Brüssel (OTS) - Die Hälfte der Produktivitätssteigerungen in
Europa ging in den letzten Jahren auf die Informations- und
Kommunikationstechnologien zurück. Der Trend hält an, dürfte sich
sogar noch beschleunigen. "Die digitale Revolution hat uns Wachstum,
Beschäftigung und Wertschöpfung gebracht. Doch das Potenzial ist
längst nicht ausgeschöpft", berichtet heute LR Josef Martinz, der
sich mit Clubobmann Stephan Tauschitz, IT-Experte in der ÖVP, in
Brüssel befindet, um sich über die Vorteile und
Nutzungsmöglichkeiten der Maßnahmen innerhalb der Digitalen Agenda
für Kärnten zu informieren.
Im Mai dieses Jahres hat die Europäische Kommission die Digitale
Agenda für Europa präsentiert. Ziel: Das Wirtschaftswachstum
innerhalb der EU zu steigern und allen Teilen der Gesellschaft die
Vorteile des Digitalzeitalters näher zu bringen.
Immerhin haben 30 % der EU-Bürger noch nie das Internet genutzt -
also 150 Millionen Menschen! Nur 1 % der EU-Bürger hat Zugang zu
schnellen Glasfasernetzen. In Japan sind es 15 %.
"Es ist ein Faktum, dass Europa auch bei den Investitionen in die
Forschung von Informations- und Kommunikationstechnologien hinter
seinen Wirtschaftspartnern, wie den USA oder Japan, zurück liegt", so
Martinz weiter. So werden in Europa im Vergleich mit der USA nur 40 %
der Ausgaben in diesen Bereich der Forschung getätigt.
Die Digitale Agenda der EU zeigt nun auf, auf welche Maßnahmen sich
Europa konzentrieren muss, um den wirtschaftlichen Aufschwung durch
Informations- und Kommunikationstechnologien anzukurbeln.
"Die Chance liegt in der Schaffung eines digitalen Binnenmarkts, der
Steigerung von Vertrauen und Sicherheit im Internet, der Errichtung
von viel schnelleren Internetverbindungen und in der Förderung von
Investitionen in Forschung und Entwicklung", bekräftigt Tauschitz.
Die digitale Zukunft Europas hänge jedoch wesentlich vom Engagement
der einzelnen Mitgliedsstaaten ab.
Vorteile für den Einzelnen wären beispielsweise einfachere
elektronische Zahlungen und Rechnungen, die Einführung der
Telemedizin oder energieeffizientere Beleuchtungen.

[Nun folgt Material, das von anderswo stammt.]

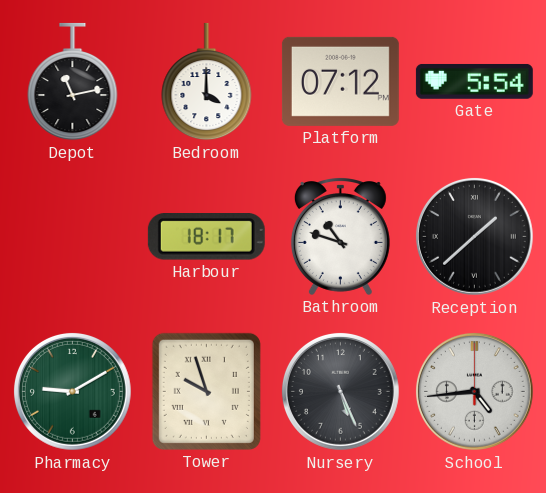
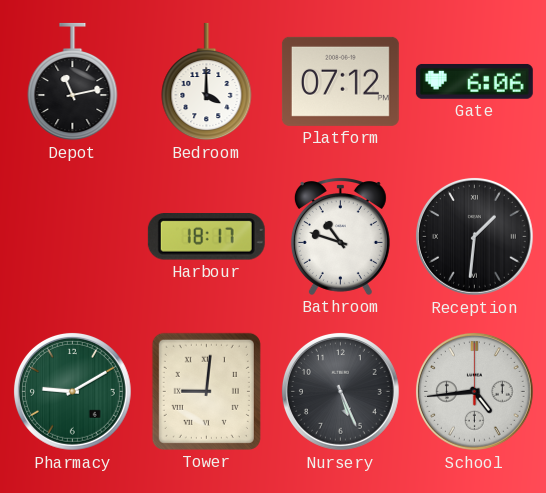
Gate: 5:54 -> 6:06
Reception: 1:38 -> 1:31
Tower: 9:57 -> 9:01
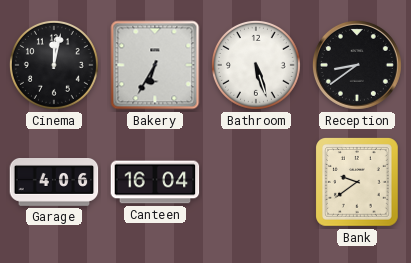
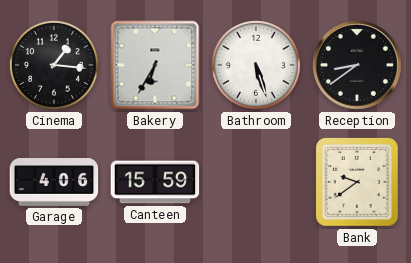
Cinema: 12:02 -> 1:16
Canteen: 16:04 -> 15:59
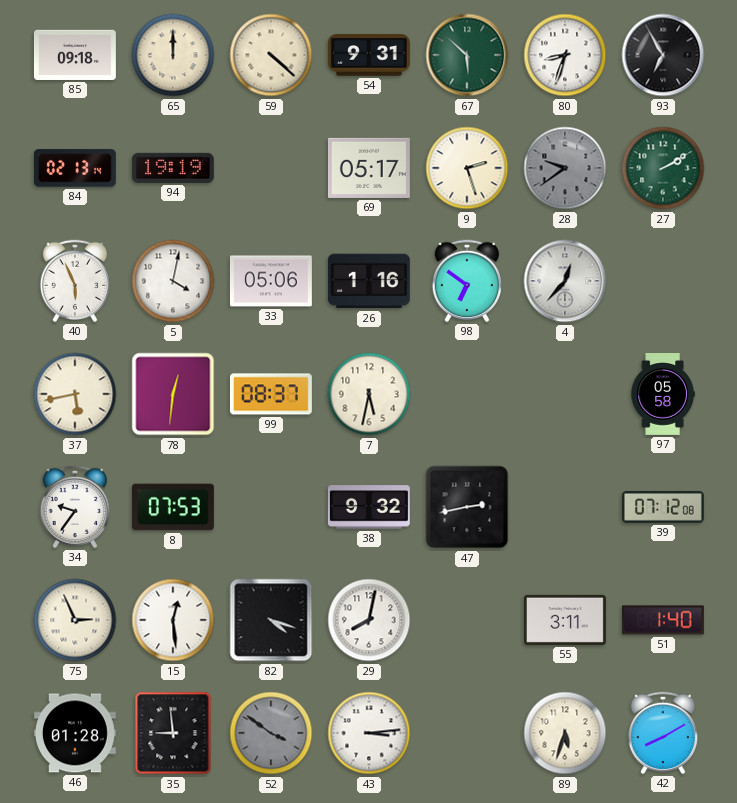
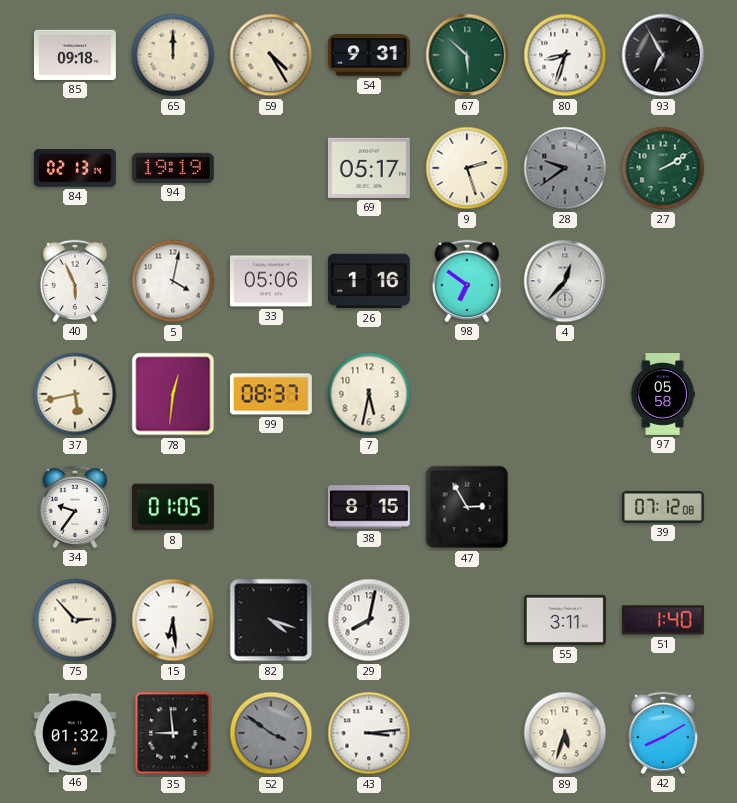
59: 4:22 -> 4:25
8: 07:53 -> 01:05
38: 9:32 -> 8:15
47: 2:43 -> 2:55
75: 2:56 -> 2:53
15: 12:29 -> 6:29
46: 01:28 -> 01:32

Kärnten habe im Zuge der Breitbandinitiative aufgeholt und
wesentliche Voraussetzungen für So gelte Kärnten mit seinem
E-Government innerhalb Europas schon als Best-Practice Region. 88
Mio. Euro fließen in die flächendeckende Basis-Versorgung mit
Breitband-Internet in Kärnten. Schon dabei konnte Kärnten auch
EU-Fördermittel abholen.
Immerhin können im Endausbau10 Megabyte pro Sekunde über den
Daten-Highway geschickt werden. "Das ist 200 mal schneller als ein
Internetanschluss über die herkömmliche Telefonleitung und 10 mal
schneller als ein Internetzugang über ADSL", weist Martinz hin. Auch
in den Bereichen Tourismus Gesundheit, Verwaltung oder für
Tele-Arbeitsplätze ist der rasche elektronische Datenfluss
maßgeblich.
Nach der fast flächendeckenden Versorgung von 233.000 Kärntner
Haushalten sei laut Martinz jetzt der nächste Schritt zu setzen.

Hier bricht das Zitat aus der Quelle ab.